NMDS analysis highlighted that regardless of the host plant species, plants differentially emitted volatiles after oviposition damage (including healthy and parasitized eggs) compared to untreated and plants with feeding damage alone. Interestingly, despite the qualitative variation in compounds released among different treatments, there were no differences in the total amount of volatiles emitted constitutively and under herbivore damage in the two host plant species analyzed.
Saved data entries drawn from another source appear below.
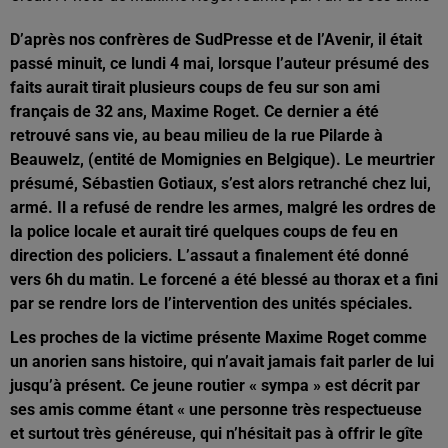
D’après nos confrères de SudPresse et de l’Avenir, il était
passé minuit, ce lundi 4 mai, lorsque l’auteur présumé des
faits aurait tirait plusieurs coups de feu sur son ami
français de 32 ans, Maxime Roget. Ce dernier a été
retrouvé sans vie, au beau milieu de la rue Pilarde à
Beauwelz, (entité de Momignies en Belgique). Le meurtrier
présumé, Sébastien Gotiaux, s’est alors retranché chez lui,
armé. Il a refusé de rendre les armes, malgré les ordres de
la police locale et aurait tiré quelques coups de feu en
direction des policiers. L’assaut a finalement été donné
vers 6h du matin. Le forcené a été blessé au thorax et a fini
par se rendre lors de l’intervention des unités spéciales.
Les proches de la victime présente Maxime Roget comme
un anorien sans histoire, qui n’avait jamais fait parler de lui
jusqu’à présent. Ce jeune routier « sympa » est décrit par
ses amis comme étant « une personne très respectueuse
et surtout très généreuse, qui n’hésitait pas à offrir le gîte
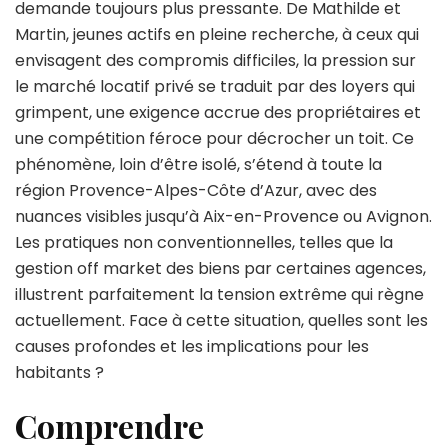
de
demande toujours plus pressante. De Mathilde et
la
Martin, jeunes actifs en pleine recherche, à ceux qui
crise
envisagent des compromis difficiles, la pression sur
immobilière
le marché locatif privé se traduit par des loyers qui
grimpent, une exigence accrue des propriétaires et
une compétition féroce pour décrocher un toit. Ce
phénomène, loin d’être isolé, s’étend à toute la
région Provence-Alpes-Côte d’Azur, avec des
nuances visibles jusqu’à Aix-en-Provence ou Avignon.
Les pratiques non conventionnelles, telles que la
gestion off market des biens par certaines agences,
illustrent parfaitement la tension extrême qui règne
actuellement. Face à cette situation, quelles sont les
causes profondes et les implications pour les
habitants ?
Comprendre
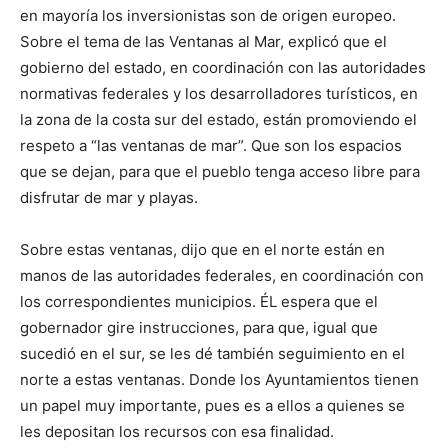
en mayoría los inversionistas son de origen europeo.
Sobre el tema de las Ventanas al Mar, explicó que el
gobierno del estado, en coordinación con las autoridades
normativas federales y los desarrolladores turísticos, en
la zona de la costa sur del estado, están promoviendo el
respeto a “las ventanas de mar”. Que son los espacios
que se dejan, para que el pueblo tenga acceso libre para
disfrutar de mar y playas.
Sobre estas ventanas, dijo que en el norte están en
manos de las autoridades federales, en coordinación con
los correspondientes municipios. ÉL espera que el
gobernador gire instrucciones, para que, igual que
sucedió en el sur, se les dé también seguimiento en el
norte a estas ventanas. Donde los Ayuntamientos tienen
un papel muy importante, pues es a ellos a quienes se
les depositan los recursos con esa finalidad.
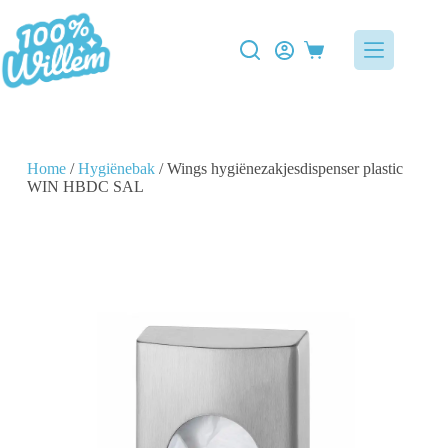
Home
/
Hygiënebak
/ Wings hygiënezakjesdispenser plastic
WIN HBDC SAL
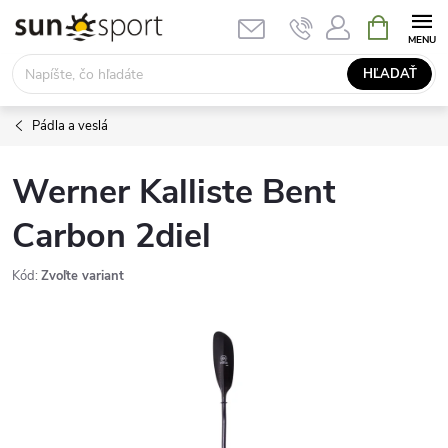
Prejsť
NÁKUPN
KOŠÍK
na
obsah
HĽADAŤ
Pádla a veslá
Werner Kalliste Bent
Carbon 2diel
Kód:
Zvoľte variant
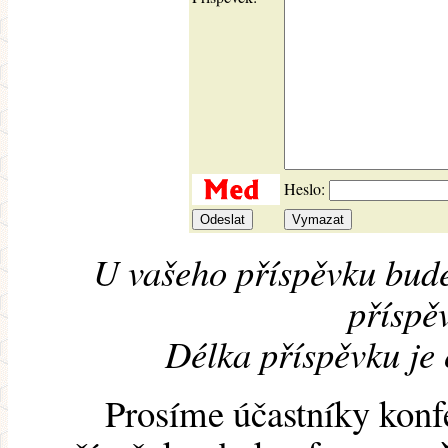
Heslo:
U vašeho příspěvku bude
příspěv
Délka příspěvku je
Prosíme účastníky konf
It has been generally assumed that natural enemies use herbivory induced plant volatiles to find the plant species where their hosts are likely to be present. For egg parasitoids this seems to be especially true, since insects’ eggs only emit small quantities of volatiles (Fatouros et al. 2008). As demonstrated in the olfactometer assays, C. annulicornis females rely on chemical cues to find their hosts, however, this attraction toward plant volatiles would not necessarily translate into an increase in the parasitoid’s fitness (Clavijo McCormick et al. 2012). Although females might be using volatiles to locate infested plants, there are probably other chemical cues detected at short range that mediate the final decision to oviposit.
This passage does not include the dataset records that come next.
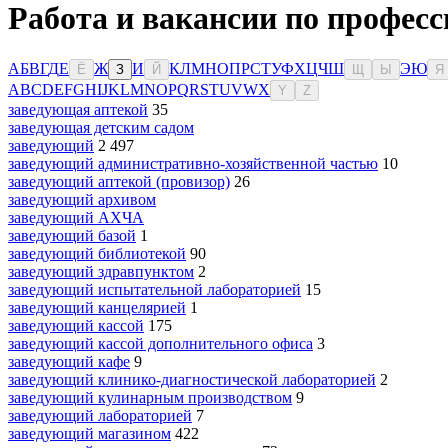
Работа и вакансии по професс
А
Б
В
Г
Д
Е
Ж
И
К
Л
М
Н
О
П
Р
С
Т
У
Ф
Х
Ц
Ч
Ш
Э
Ю
Ё
З
Й
Щ
Ы
Я
A
B
C
D
E
F
G
H
I
J
K
L
M
N
O
P
Q
R
S
T
U
V
W
X
Y
Z
заведующая аптекой
35
заведующая детским садом
заведующий
2 497
заведующий административно-хозяйственной частью
10
заведующий аптекой (провизор)
26
заведующий архивом
заведующий АХЧА
заведующий базой
1
заведующий библиотекой
90
заведующий здравпунктом
2
заведующий испытательной лабораторией
15
заведующий канцелярией
1
заведующий кассой
175
заведующий кассой дополнительного офиса
3
заведующий кафе
9
заведующий клинико-диагностической лабораторией
2
заведующий кулинарным производством
9
заведующий лабораторией
7
заведующий магазином
422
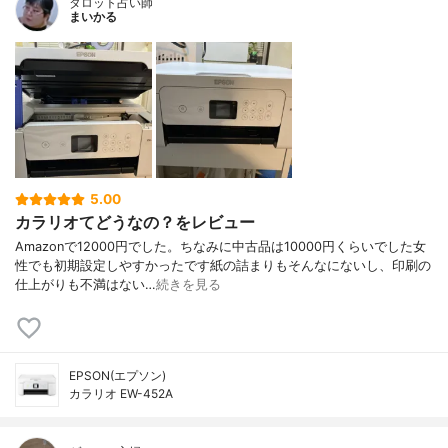
タロット占い師
まいかる
5.00
カラリオてどうなの？をレビュー
Amazonで12000円でした。ちなみに中古品は10000円くらいでした女
性でも初期設定しやすかったです紙の詰まりもそんなにないし、印刷の
仕上がりも不満はない…
続きを見る
EPSON(エプソン)
カラリオ EW-452A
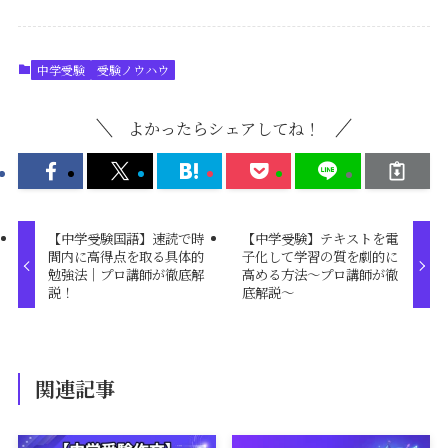
中学受験
受験ノウハウ
よかったらシェアしてね！
【中学受験国語】速読で時
【中学受験】テキストを電
間内に高得点を取る具体的
子化して学習の質を劇的に
勉強法｜プロ講師が徹底解
高める方法～プロ講師が徹
説！
底解説～
関連記事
Previous studies have shown that plant species influences C. annulicornis oviposition rates. Virla et al. (2019) report significantly higher parasitism rates in the field in host eggs laid on citrus plants, compared to those laid on Johnsongrass. Similarly, laboratory studies support this trend (Manzano et al. 2021), demonstrating that fitness of this parasitoid is highly dependent on plant species. However, in olfactometer assays C. annulicornis females showed no preference between eggs carried by any of the two host plant species. Common volatiles emitted in response to herbivory would be important for orientation toward the host, but oviposition could be mediated by direct contact cues. It is possible that female final acceptance of hosts is based on other traits besides olfactory cues (Colazza et al. 2009), such as leaf morphological structures (Virla et al. 2020), contact cues (Iacovone et al. 2016) and host quality (Hofstetter and Raffa 1998, Zhou et al. 2014).
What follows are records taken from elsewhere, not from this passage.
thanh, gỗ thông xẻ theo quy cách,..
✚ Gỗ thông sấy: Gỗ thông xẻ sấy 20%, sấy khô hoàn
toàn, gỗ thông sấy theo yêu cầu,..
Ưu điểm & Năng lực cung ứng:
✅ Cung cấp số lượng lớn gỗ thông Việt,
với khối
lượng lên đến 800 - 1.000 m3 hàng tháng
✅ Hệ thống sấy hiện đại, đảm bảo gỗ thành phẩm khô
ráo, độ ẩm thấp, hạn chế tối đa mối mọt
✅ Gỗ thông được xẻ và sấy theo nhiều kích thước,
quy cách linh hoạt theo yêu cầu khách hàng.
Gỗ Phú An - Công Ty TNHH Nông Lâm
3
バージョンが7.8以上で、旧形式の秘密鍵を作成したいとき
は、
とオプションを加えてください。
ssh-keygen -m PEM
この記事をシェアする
Our investigation contributes to the understanding on how chemical cues emitted by host plants affect the host searching behavior of an egg parasitoid and constitutes a step forward to finding an attractive blend for the parasitoid of this economically important herbivore species. The manipulation of VOCs released by plants in response to herbivory can be a valuable tool for developing new strategies of integrated pest management (IPM) to increase biological control and its cost efficiency.